本DVDの中で伊藤氏は「障害を持っていても普通の市民として暮らせる環境を支援することが精神科アウトリーチの重要なポイント」と指摘する。今、ACTと称されるアウトリーチ主体の重い精神障害を持つ人への包括的な生活支援が日本各地でじわじわと広がりつつある。本DVDでは、その実際を目の当たりに見ることができ、今後の地域精神医療を考える人々には必見である。

恵生会南浜病院 院長
後藤雅博

<DVD内容詳細>

第1部 ACTと病院におけるアウトリーチの取り組み[DISC 1]

伊藤順一郎解説:精神科アウトリーチは従来の訪問看護とどこが違うのか/精神科アウトリーチが目的としているものは何か/精神科アウトリーチと入院精神医療の違い/精神科アウトリーチのなかでリカバリーが意味するもの
ルポルタージュ1:ACT(Q-ACT)
福岡に展開するアウトリーチチーム、Q-ACTの活動を紹介する。
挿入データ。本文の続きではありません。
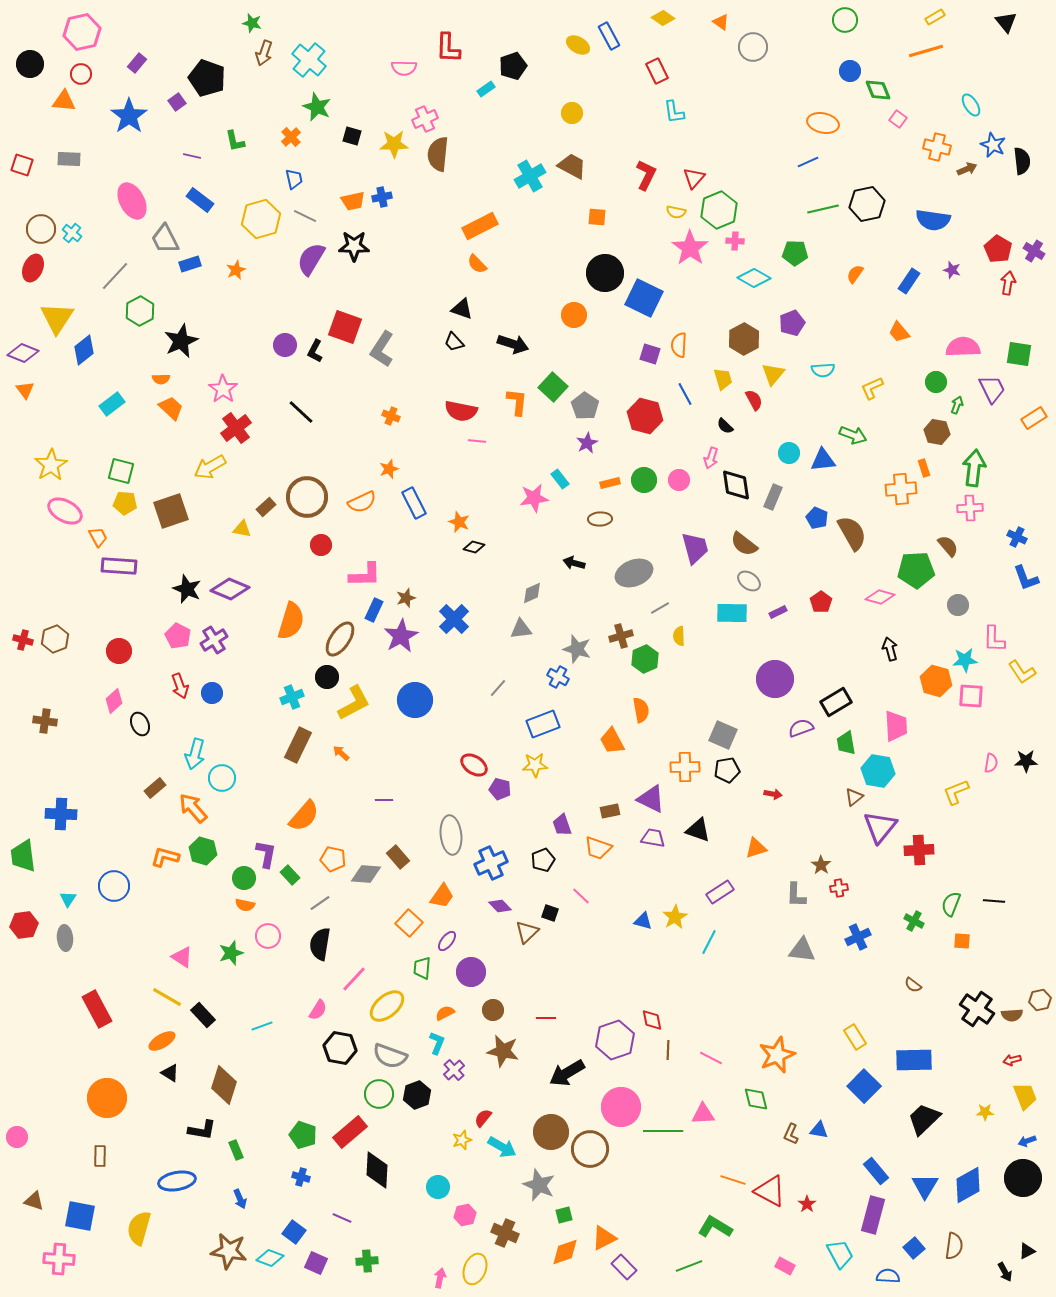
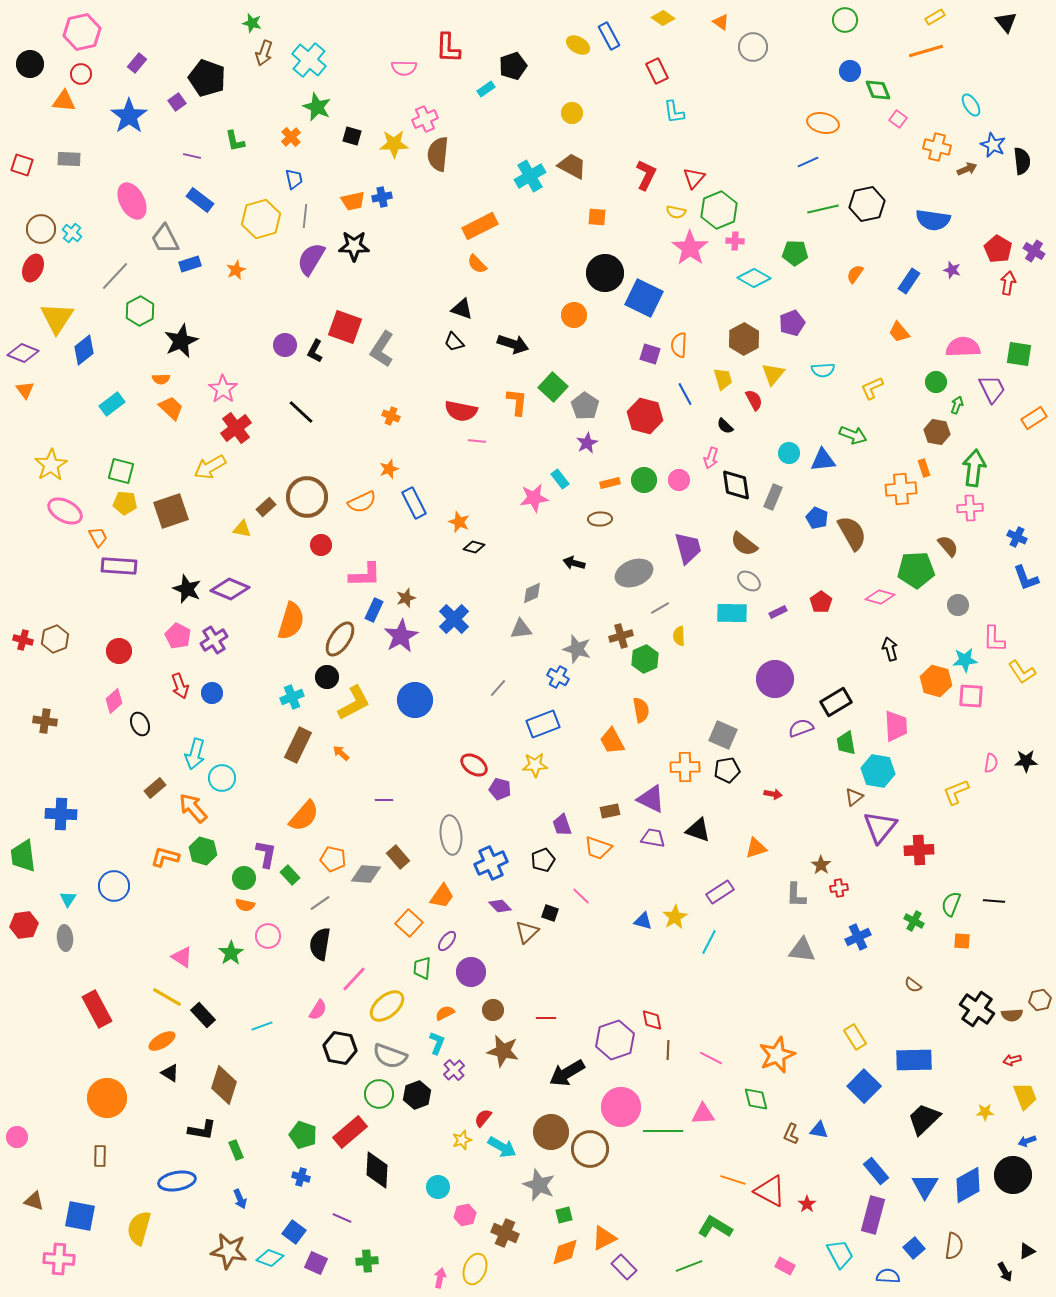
gray line at (305, 216): rotated 70 degrees clockwise
purple trapezoid at (695, 548): moved 7 px left
green star at (231, 953): rotated 15 degrees counterclockwise
black circle at (1023, 1178): moved 10 px left, 3 px up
とくに、チームドクターがいないチームが、どうやって地域の精神科医たちと協働し、仕事を進めているのかがポイント。
ルポルタージュ2:病院でのアウトリーチ活動(未来の風せいわ病院)
精神科アウトリーチ推進事業の活動事例として、病院のアウトリーチチームの活動を紹介。

第2部 訪問看護と訪問型生活訓練[DISC 2]

伊藤順一郎解説:精神科アウトリーチ型の医療にはどんな種類があるのか?/精神科アウトリーチの中での訪問看護活動の意味はなにか/精神科アウトリーチ型支援のなかに生活訓練が組み込まれているのはなぜか/リカバリーのために精神科アウトリーチが果たすべき役割
ルポルタージュ3:訪問看護活動(相馬広域こころのケアセンター なごみ)
東日本大震災とそれに続く原発事故により、精神科医療の拠点を失った福島県浜通り相双地区で、病院の中からアウトリーチに転身した看護師の姿を紹介。
ルポルタージュ4:訪問型生活訓練(地域生活支援センター翔 つばさクラブ)
暮らしの中で普通にできていたことが、突然できなくなってしまう。そうした精神科でよく起こる症状を、暮らしを支える中で回復させていく。リカバリーの決め手となるアウトリーチの取り組みを紹介します。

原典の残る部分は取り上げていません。